Crédito foto: José de Souza Martins
Obra de Raphael Galvez no Araçá celebra o trabalho: expressão de uma era

No Araçá há várias esculturas de bronze, de Raphael Galvez, celebrando o trabalho, um símbolo forte da nova era, de que aquele cemitério foi expressão.

JUSP – Há ali também um grupo de grandes mulheres. Quais delas merecem maior destaque e por quê?

Martins – Várias mulheres sepultadas no Cemitério da Consolação mereceriam destaque pelo papel que tiveram na história social da cidade de São Paulo e do estado. Em primeiro lugar, a injustiçada Marquesa de Santos, que doou o dinheiro necessário para a construção da capela do cemitério, perto de seu túmulo. Ela atuou sobretudo no sentido de diversificar e modernizar as relações de gênero na cidade após o seu banimento da corte pela nova imperatriz, dona Amélia. A marquesa estimulou e disseminou os saraus lítero-musicais como meio da sociabilidade de encontro entre moças e rapazes da alta sociedade, até então presos ao costume arcaico do casamento entre primos. Outra mulher que destaco é Dona Olívia Guedes Penteado, protetora das artes e dos artistas, que recebia em seu palacete, em Paris, os jovens brasileiros estudantes de artes. Seu túmulo se destaca, aliás, por ter a mais bela escultura cemiterial de São Paulo, O sepultamento, de Victor Brecheret.

No Cemitério do Araçá, destaco o túmulo da poetisa Francisca Júlia, excelente autora, que se matou e que teve a poesia bloqueada pelas críticas do modernismo presunçoso de Mário de Andrade. Sobre seu túmulo foi erguida uma das primeiras esculturas de Brecheret, Musa impassível, título de um de seus poemas. Essa escultura foi removida e restaurada na Pinacoteca do Estado, onde passou a ser exibida. No lugar, sobre o túmulo de Francisca Júlia foi erguida uma cópia exata, em bronze.

JUSP – Do mesmo modo, há intelectuais, escritores, poetas, artistas. É possível destacar algumas dessas figuras em poucas linhas?

Crédito foto: José de Souza Martins
Túmulo de Luisa Crema Marzoratti: imagem delicada

Martins – Na Consolação estão Monteiro Lobato, Mário de Andrade, Paulo Prado (mecenas da Semana de Arte Moderna), Eduardo Prado, escritor e inspirador do personagem Jacinto de Tormes, de A cidade e as serras, de Eça de Queirós.

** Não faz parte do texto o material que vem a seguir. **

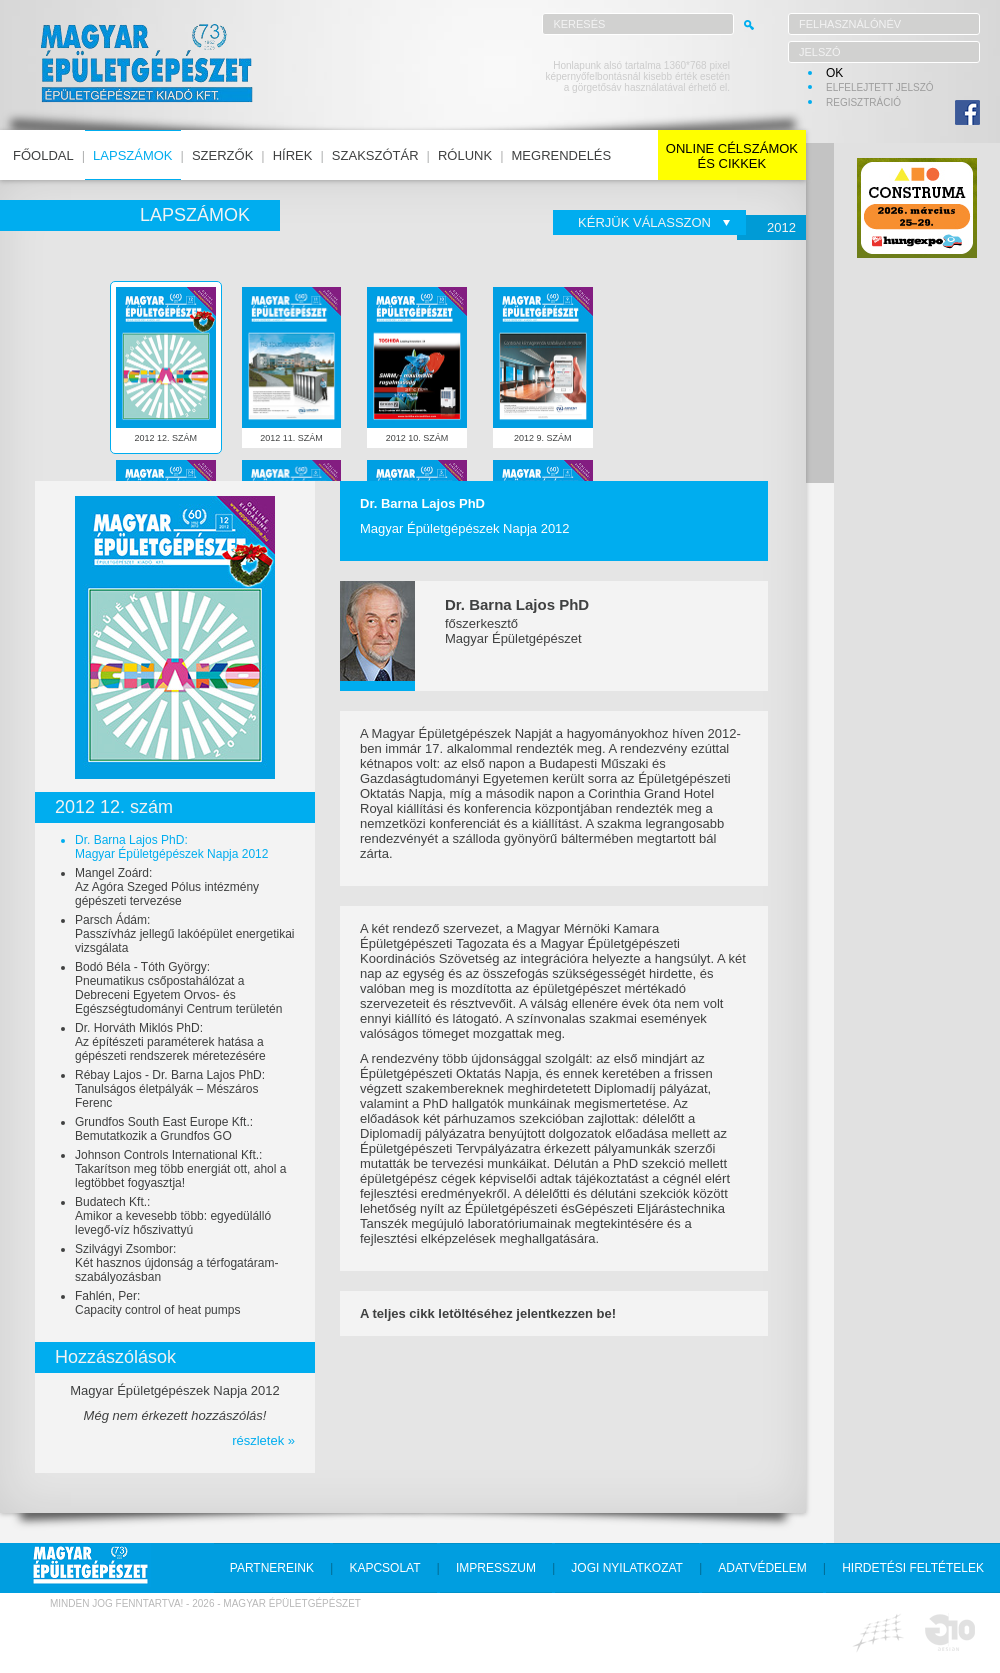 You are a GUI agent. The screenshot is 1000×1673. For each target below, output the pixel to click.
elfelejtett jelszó (880, 87)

JUSP – No caso dos "chapeleiros", o que dizer da importância histórica para São Paulo daquele medalhão que traz a fábrica desenhada?

Martins – O medalhão no túmulo corporativo dos operários da antiga Fábrica de Chapéus de João Adolfo Schritzmeyer, uma das mais antigas indústrias de São Paulo, é a única imagem que se tem da fábrica, que ficava no Vale do Anhangabaú, aproximadamente onde está a saída do Metrô Anhangabaú. É uma imagem antiga. Provavelmente, se baseia numa fotografia.

JUSP – No livreto que o senhor publicou, algumas passagens são densamente poéticas. Há poesia em cemitérios?

Martins – Muitos túmulos na Consolação, no Araçá e no São Paulo celebram o amor e não a morte, a poesia e não o perecimento. Na Consolação, o túmulo da jovem pianista chopiniana Luiza Crema celebra a vida na imagem delicada e sensual esculpida em mármore branco e na placa de bronze que contém um poema de sua mãe, poetisa decadentista italiana. No Araçá, além do túmulo de Francisca Júlia, os anjos esculpidos em bronze para o sepulcro da família Cutrale, por Raphael Galvez, proclamam o triunfo da ressurreição sobre a morte. No cemitério São Paulo está o mais instigante monumento ao amor dos cemitérios de São Paulo. Maria Cantarella, ao ficar viúva, encomendou a Alfredo Oliani a escultura Último adeus, com que celebra seu amor pelo marido, falecido em 1942. Um homem, no vigor da idade, deitado sobre a mulher, beija-a apaixonadamente. Ele está vivo e ela está morta. Nesses três cemitérios paulistanos há numerosos túmulos, concebidos por grandes artistas, em que o erótico, a vida, o belo e o sublime sobrepõem a eternidade de uma concepção poética da vida à transitoriedade imposta pela morte. Documentos de fundamental importância para compreender a mentalidade dos paulistas que protagonizaram a nossa chegada ao mundo moderno, não só como mundo do dinheiro, mas sobretudo como mundo da poesia e da vida em abundância.